IN NOME DEL POPOLO ITALIANO

LA CORTE COSTITUZIONALE

composta dai signori Giudici:

-          Dott. Aldo CORASANITI, Presidente

-          Prof. Giuseppe BORZELLINO

-          Dott. Francesco GRECO

-          Prof. Gabriele PESCATORE

-          Avv. Ugo SPAGNOLI

-          Prof. Francesco Paolo CASAVOLA

-          Prof. Antonio BALDASSARRE

-          Prof. Vincenzo CAIANIELLO

-          Avv. Mauro FERRI

-          Prof. Luigi MENGONI

-          Prof. Enzo CHELI

-          Dott. Renato GRANATA

-          Prof. Giuliano VASSALLI

-          Prof. Francesco GUIZZI

-          Prof. Cesare MIRABELLI

ha pronunciato la seguente

SENTENZA

nei giudizi di legittimità costituzionale dell'art. 58, quarto comma, della legge 8 giugno 1990, n. 142 (Ordinamento delle autonomie locali), promossi con n. 3 ordinanze emesse il 29 gennaio ed il 22 marzo 1991 dalla Corte dei conti-Sezione I giurisdizionale - nei giudizi di responsabilità amministrativa promossi dal Procuratore generale nei confronti degli eredi di Mei Amerigo ed altri, di De Boni Gemma ed altri e di Bisaglia Mario ed altri, iscritte ai nn. 144, 145 e 206 del registro ordinanze 1992 e pubblicate nella Gazzetta Ufficiale della Repubblica nn. 13 e 18, prima serie speciale, dell'anno 1992. Visto l'atto di costituzione di Testa Mario;

udito nell'udienza pubblica del 30 giugno 1992 il Giudice relatore Luigi Mengoni; udito l'avv. Luigi Manzi per Testa Mario.

Ritenuto in fatto

l. - Nel corso di un giudizio di responsabilità amministrativa promosso, con atto di citazione in data 24 aprile 1981, contro amministratori e dirigenti dell'Ente Nazionale Artigianato e Piccole Industrie, ad alcuni dei quali sono succeduti, pendente lite, i rispettivi eredi, la Corte dei conti, con ordinanza del 29 gennaio 1991, Pervenuta alla Corte costituzionale il 10 marzo 1992 (R.o. 144/92), ha sollevato questione di legittimità costituzionale dell'art. 58, comma 4, della legge 8 giugno 1990, n. 142, sull'ordinamento delle autonomie locali, il quale riduce a cinque anni la prescrizione dell'azione di responsabilità contro gli amministratori e i dipendenti degli enti locali e dispone, inoltre, che "la responsabilità nei confronti degli amministratori e dei dipendenti dei comuni e delle province é personale e non si estende agli eredi".

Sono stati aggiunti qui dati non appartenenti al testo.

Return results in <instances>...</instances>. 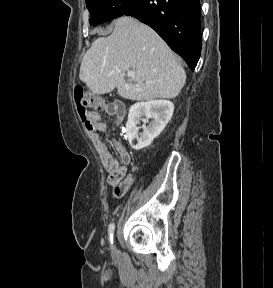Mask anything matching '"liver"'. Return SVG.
<instances>
[{
    "label": "liver",
    "mask_w": 273,
    "mask_h": 288,
    "mask_svg": "<svg viewBox=\"0 0 273 288\" xmlns=\"http://www.w3.org/2000/svg\"><path fill=\"white\" fill-rule=\"evenodd\" d=\"M133 71L131 83L126 72ZM79 78L94 94L113 91L133 101L177 97L186 73L171 49L149 26L120 17L112 34L99 37L84 55Z\"/></svg>",
    "instance_id": "obj_1"
}]
</instances>
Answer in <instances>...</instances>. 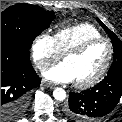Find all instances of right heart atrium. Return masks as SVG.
I'll return each instance as SVG.
<instances>
[{"instance_id": "1", "label": "right heart atrium", "mask_w": 122, "mask_h": 122, "mask_svg": "<svg viewBox=\"0 0 122 122\" xmlns=\"http://www.w3.org/2000/svg\"><path fill=\"white\" fill-rule=\"evenodd\" d=\"M54 37L47 33L38 35L32 45V59L39 70H44L60 58Z\"/></svg>"}]
</instances>
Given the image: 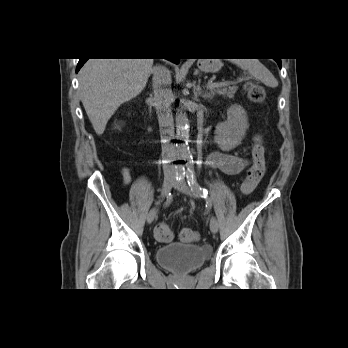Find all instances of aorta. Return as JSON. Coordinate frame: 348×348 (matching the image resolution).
Here are the masks:
<instances>
[{
  "label": "aorta",
  "mask_w": 348,
  "mask_h": 348,
  "mask_svg": "<svg viewBox=\"0 0 348 348\" xmlns=\"http://www.w3.org/2000/svg\"><path fill=\"white\" fill-rule=\"evenodd\" d=\"M189 120L183 108L176 113V143L177 154L182 158H189L191 155L189 148Z\"/></svg>",
  "instance_id": "aorta-1"
}]
</instances>
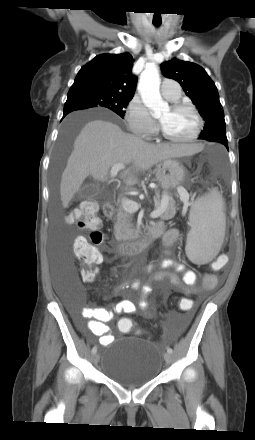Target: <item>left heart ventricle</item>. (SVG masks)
Segmentation results:
<instances>
[{"label": "left heart ventricle", "instance_id": "left-heart-ventricle-1", "mask_svg": "<svg viewBox=\"0 0 255 440\" xmlns=\"http://www.w3.org/2000/svg\"><path fill=\"white\" fill-rule=\"evenodd\" d=\"M162 128L172 137L185 139L191 136L197 126L194 115L185 109L173 111L167 109L158 117Z\"/></svg>", "mask_w": 255, "mask_h": 440}]
</instances>
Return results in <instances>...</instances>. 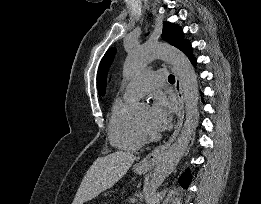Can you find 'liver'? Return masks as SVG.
Returning <instances> with one entry per match:
<instances>
[{"instance_id":"6515ba94","label":"liver","mask_w":261,"mask_h":204,"mask_svg":"<svg viewBox=\"0 0 261 204\" xmlns=\"http://www.w3.org/2000/svg\"><path fill=\"white\" fill-rule=\"evenodd\" d=\"M135 160L133 154L123 151L98 157L85 174L72 204H83L112 187L126 174Z\"/></svg>"}]
</instances>
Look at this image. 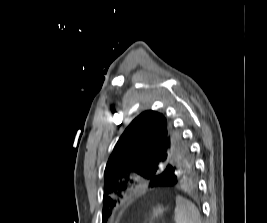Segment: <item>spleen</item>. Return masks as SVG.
<instances>
[{"label":"spleen","mask_w":267,"mask_h":223,"mask_svg":"<svg viewBox=\"0 0 267 223\" xmlns=\"http://www.w3.org/2000/svg\"><path fill=\"white\" fill-rule=\"evenodd\" d=\"M174 213L176 223H201L200 213L196 206L181 196L176 197Z\"/></svg>","instance_id":"spleen-1"}]
</instances>
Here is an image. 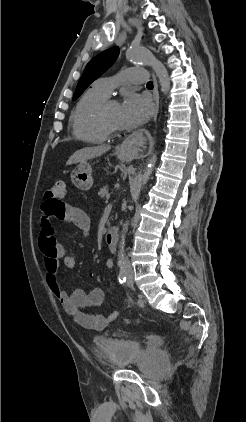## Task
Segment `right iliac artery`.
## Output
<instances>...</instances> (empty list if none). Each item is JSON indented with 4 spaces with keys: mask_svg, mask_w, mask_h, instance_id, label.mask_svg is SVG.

La questione é sollevata, in riferimento agli artt. 3, 24 e 97 Cost., sotto un duplice profilo enunciato in motivazione. Sotto il primo profilo la norma é censurata perchè esclude dal beneficio della non trasmissibilità agli eredi gli amministratori e i dipendenti dello Stato e degli enti pubblici non economici, creando una ingiustificato disparità di trattamento. Sotto il secondo profilo, la Corte ravvisa d'ufficio una violazione di segno diverso dell'art. 3 Cost., in quanto la norma impugnata deroga irragionevolmente ai principi dell'ordinamento sia pubblicistico sia privatistico, e conseguentemente anche una violazione dei principi di imparzialità e di buon andamento dell'amministrazione sanciti dall'art. 97.

2.1.- Analoga impostazione, ma con motivazione più diffusa, ha un'altra ordinanza della medesima Corte, in data 22 marzo 1991, pervenuta alla Corte costituzionale l'8 aprile 1992 (R o. n. 206/92), emessa nel corso di un giudizio di responsabilità promosso con atto di citazione in data 28 giugno 1989 contro gli eredi di Antonio Bisaglia e altri.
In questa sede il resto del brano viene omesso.